Happy Harvey Milk Day

Today’s California’s first observed Harvey Milk Day. Actions and celebrations are stockpiled here by EQCA and here on the Harvey Milk Day web page. Here’s the Milk Foundation’s site, which includes a great page on Harvey In Schools.  Our school district will be adapting HRC’s Welcoming Schools curriculum next year, as policy district-wide (first such district in the nation, thankyouverymuch!), and I reckon we’ll be working with this material plenty.  I look forward to reporting on it.

Our family  didn’t go door-to-door today, which some did (see the EQCA page), or attend a celebration out and about. We did talk about Harvey Milk, though, and liken him as someone who is, to mama’s and baba’s people, what Dr. Martin Luther King, Jr. and Malcolm X are to their Auntie Rachel’s people. (Both Martin and Malcolm are celebrated in our school district; this past Monday was a school holiday for Brother Malcolm).  The word martyr is an important one, but one we haven’t broached yet. We have Kari Krackow’s kid’s book The Harvey Milk Story,  but stopped short of reading it this year.  The assassination is on the third to the last page; no graphic images but the following:

On a gray November morning, Dan White crawled through a basement window at the back of City Hall with a loaded gun.

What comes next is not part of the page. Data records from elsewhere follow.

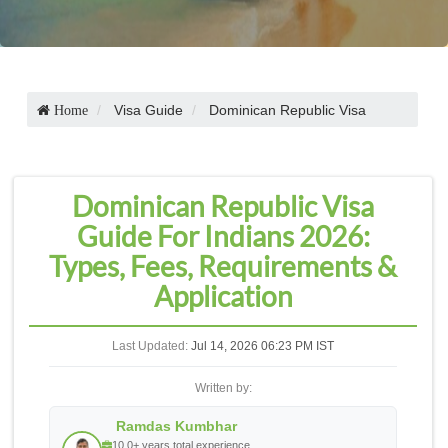
Visa Guide
Dominican Republic Visa
Home
Dominican Republic Visa
Guide For Indians 2026:
Types, Fees, Requirements &
Application
Last Updated:
Jul 14, 2026 06:23 PM IST
Written by:
Ramdas Kumbhar
10.0+ years total experience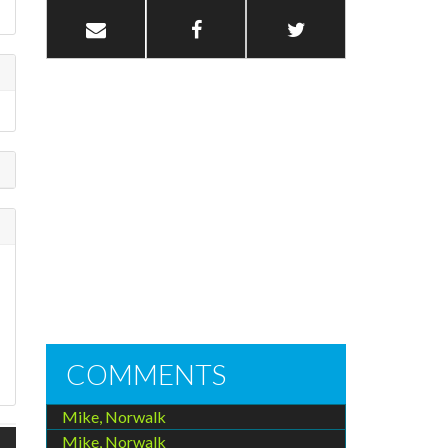
COMMENTS
Mike, Norwalk
Mike, Norwalk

Dan White entered the mayor’s office and, after a brief argument took place, shot Mayor George Moscone.  Reloading his gun, he hurried down the hall to Harvey Milk’s office. Five shots rang out.

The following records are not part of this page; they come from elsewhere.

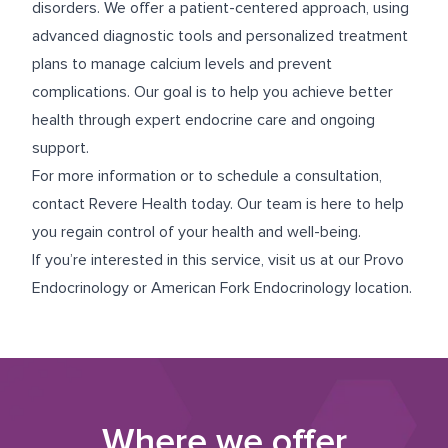
disorders. We offer a patient-centered approach, using
advanced diagnostic tools and personalized treatment
plans to manage calcium levels and prevent
complications. Our goal is to help you achieve better
health through expert endocrine care and ongoing
support.
For more information or to schedule a consultation,
contact Revere Health today. Our team is here to help
you regain control of your health and well-being.
If you’re interested in this service, visit us at our
Provo
Endocrinology
or
American Fork Endocrinology
location.
Where we offer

Both Mayor Moscone and Harvey Milk were killed.

The girl child is just too darn close a reader for us to skip a page, or even pretend to miss one and then substitute “death” for “assasination.” It’s a very sticky question, how and where to draw the lines around painful truths of adult life. I do know that once the topics of assassination and murder, the willful, malice-filled ending of someone else’s life  have been broached, Krackow’s book will be on-limits, rather than off.  Soon enough.  All this comes a-rushin’ in soon enough.

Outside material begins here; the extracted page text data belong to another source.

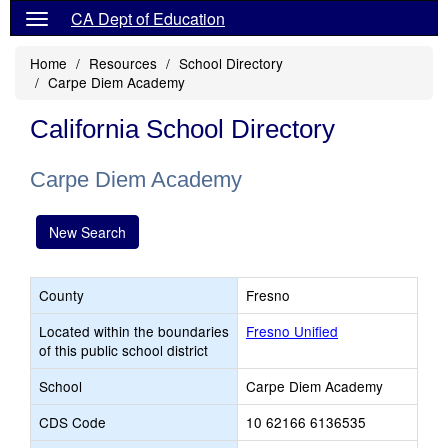
CA Dept of Education
Home
Resources
School Directory
Carpe Diem Academy
California School Directory
Carpe Diem Academy
New Search
County
Fresno
Located within the boundaries
Fresno Unified
of this public school district
School
Carpe Diem Academy
CDS Code
10 62166 6136535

Our 3- and 5-year-old kids are well aware of death. The spirits of loved ones now dead are big parts of their everyday lives. And a dog was part of their family, then gone. They also know about the misunderstanding of people like mama and baba, even.  But assassination is another thing.  We’re going to go there, but not just yet.  It’s hard to pull the veil aside sooner than it has to be; harder still, I’m sure, to have a stranger do so before we’ve prepared them for the sight of things on the other side. As Brother Martin would often sing out in his speeches (about justice’s coming), “How long? Not long.”  I like what Brother Harvey said, too, though: “The important thing is not that we can live on hope alone, but that life is not worth living without it.”